ThreadSanitizerAlgorithm

Alexander Potapenko edited this page Aug 31, 2015 · 3 revisions
Clone this wiki locally

Summary

Here we provide a high-level description of ThreadSanitizer (version 2) algorithm. The tool is work-in-progress, so some details may change in future. This is the second version of ThreadSanitizer, the first (slow and deprecated) version can be found here.

ThreadSanitizer consists of two parts: instrumentation module and a run-time library.

Instrumentation

We instrument every memory access in the program unless it can be proven to be race-free or redundant. Memory accesses are simply prepended with a function call like __tsan_read4(addr).

Examples of race-free access:

  • Reads from constant globals (including vtables).
  • Accesses to memory that does not escape the current function (and therefore the current thread).

Examples of redundant accesses:

  • Read that happens before a write to the same location.

Atomic memory accesses are instrumented using specialized __tsan_atomic_ callbacks. Reads from vtable pointer are instrumented using __tsan_vptr_update to deal with benign vptr races. Function entry and exit are instrumented with __tsan_func_entry(caller_pc) and __tsan_func_exit. A call to __tsan_init is inserted before all initializers.

Run-time Library

Shadow State

Shadow State is N Shadow Words (described below); N is one of 2, 4, 8 (configurable). Every aligned 8-byte word of application memory is mapped into N Shadow Words using direct address mapping (no memory accesses required to compute the shadow address).

Shadow Word is a 64-bit object that contains the following fields:

TID (Thread Id) 16 bits (configurable)
Scalar Clock 42 bits (configurable)
IsWrite 1 bit
Access Size (1, 2, 4 or 8) 2 bits
Address Offset (0..7) 3 bits

One Shadow Word represents a single memory access to a subset of bytes within the 8-byte word of application memory. Therefore the Shadow State describes N different accesses to the corresponding application memory region.

State Machine

The core of the algorithm is the State Machine, a function that updates the Shadow State on every memory access.

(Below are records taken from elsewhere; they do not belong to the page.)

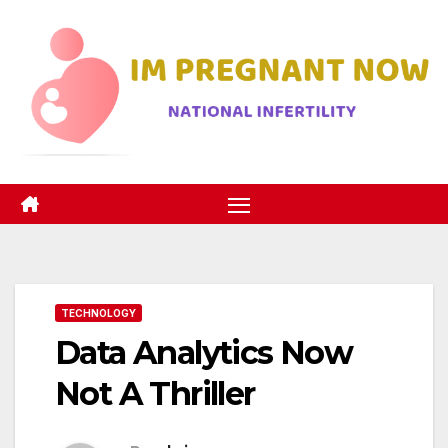
Skip
to
content
TECHNOLOGY
Data Analytics Now
Not A Thriller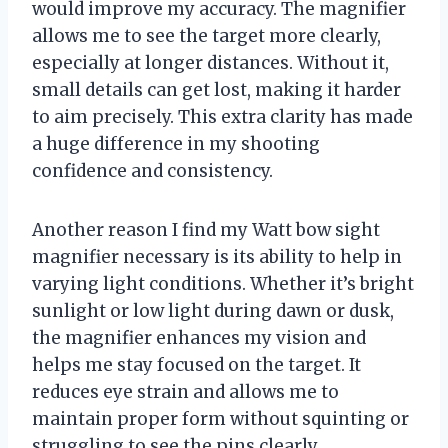
would improve my accuracy. The magnifier
allows me to see the target more clearly,
especially at longer distances. Without it,
small details can get lost, making it harder
to aim precisely. This extra clarity has made
a huge difference in my shooting
confidence and consistency.
Another reason I find my Watt bow sight
magnifier necessary is its ability to help in
varying light conditions. Whether it’s bright
sunlight or low light during dawn or dusk,
the magnifier enhances my vision and
helps me stay focused on the target. It
reduces eye strain and allows me to
maintain proper form without squinting or
struggling to see the pins clearly.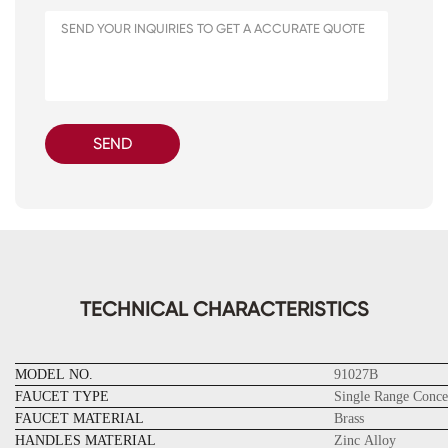
SEND
TECHNICAL CHARACTERISTICS
MODEL NO.
91027B
FAUCET TYPE
Single Range Conce
FAUCET MATERIAL
Brass
HANDLES MATERIAL
Zinc Alloy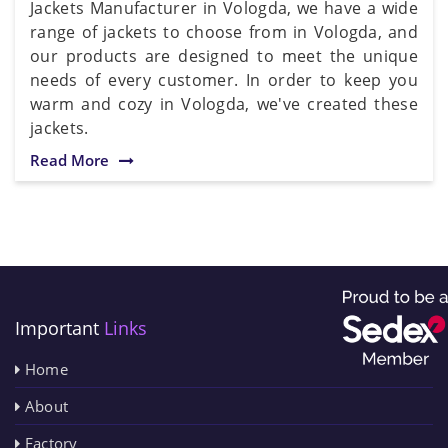
Jackets Manufacturer in Vologda, we have a wide
range of jackets to choose from in Vologda, and
our products are designed to meet the unique
needs of every customer. In order to keep you
warm and cozy in Vologda, we've created these
jackets.
Read More
Important
Links
Home
About
Factory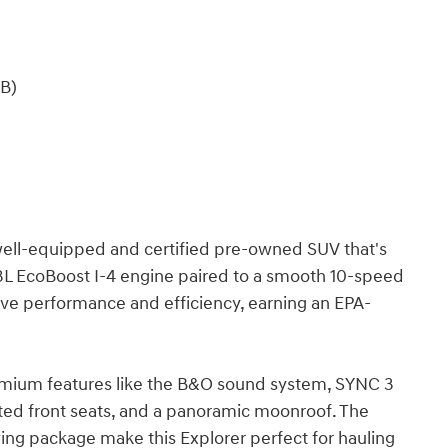
B)
 well-equipped and certified pre-owned SUV that's
.3L EcoBoost I-4 engine paired to a smooth 10-speed
ive performance and efficiency, earning an EPA-
remium features like the B&O sound system, SYNC 3
ated front seats, and a panoramic moonroof. The
wing package make this Explorer perfect for hauling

First, the thread's clock is incremented and a new Shadow Word that corresponds to the current memory access is created. Then the State Machine iterates over all Shadow Words stored in the Shadow State. If one of the old Shadow Words constitutes a race with the new Shadow Word, a warning message is printed. The new Shadow Word is inserted in place of an empty Shadow Word or in place of a Shadow Word that happened-before the new one. If no place for insertion is found, a random Shadow Word is evicted.

All accesses to Shadow Words are 64-bit atomic loads/stores, but otherwise no locking is involved. Even if two threads are modifying the same Shadow State at the same time, the Shadow State will remain consistent. There is tiny probability to miss a data race though.

Approximate pseudo code follows (for an exact algorithm see the code in tsan_rtl.cc; we will update the pseudo code once the actual code is frozen).

def HandleMemoryAccess(addr, tid, is_write, size, pc):
  shadow_address = MapApplicationToShadow(addr)
  IncrementThreadClock(tid)
  LogEvent(tid, pc);
  new_shadow_word = {tid, CurrentClock(tid), is_write, size, addr & 7}
  store_word = new_shadow_word
  for i in 1..N:
    UpdateOneShadowState(shadow_address, i, new_shadow_word, store_word)
  if store_word:
    # Evict a random Shadow Word
    shadow_address[Random(N)] = store_word  # Atomic
def UpdateOneShadowState(shadow_address, i, new_shadow_word, store_word):
  idx = (i + new_shadow_word.offset) % N
  old_shadow_word = shadow_address[idx]  # Atomic
  if old_shadow_word == 0: # The old state is empty
    if store_word:
      StoreIfNotYetStored(shadow_address[idx], store_word)
    return
  if AccessedSameRegion(old_shadow_word, new_shadow_word):
    if SameThreads(old_shadow_word, new_shadow_word):
      TODO
    else:  # Different threads
      if not HappensBefore(old_shadow_word, new_shadow_word):
        ReportRace(old_shadow_word, new_shadow_word)
  elif AccessedIntersectingRegions(old_shadow_word, new_shadow_word):
    if not SameThreads(old_shadow_word, new_shadow_word)
      if not HappensBefore(old_shadow_word, new_shadow_word)
        ReportRace(old_shadow_word, new_shadow_word)
  else: # regions did not intersect
    pass # do nothing

def StoreIfNotYetStored(shadow_address, store_word):
  *shadow_address = store_word  # Atomic
  store_word = 0

Event Trace

ThreadSanitizer needs to report stack traces and other information for previous accesses involved in a data race. LogEvent(tid, pc) (see above) stores the access event in a large thread-local circular buffer for later recovery. TODO: add more detail.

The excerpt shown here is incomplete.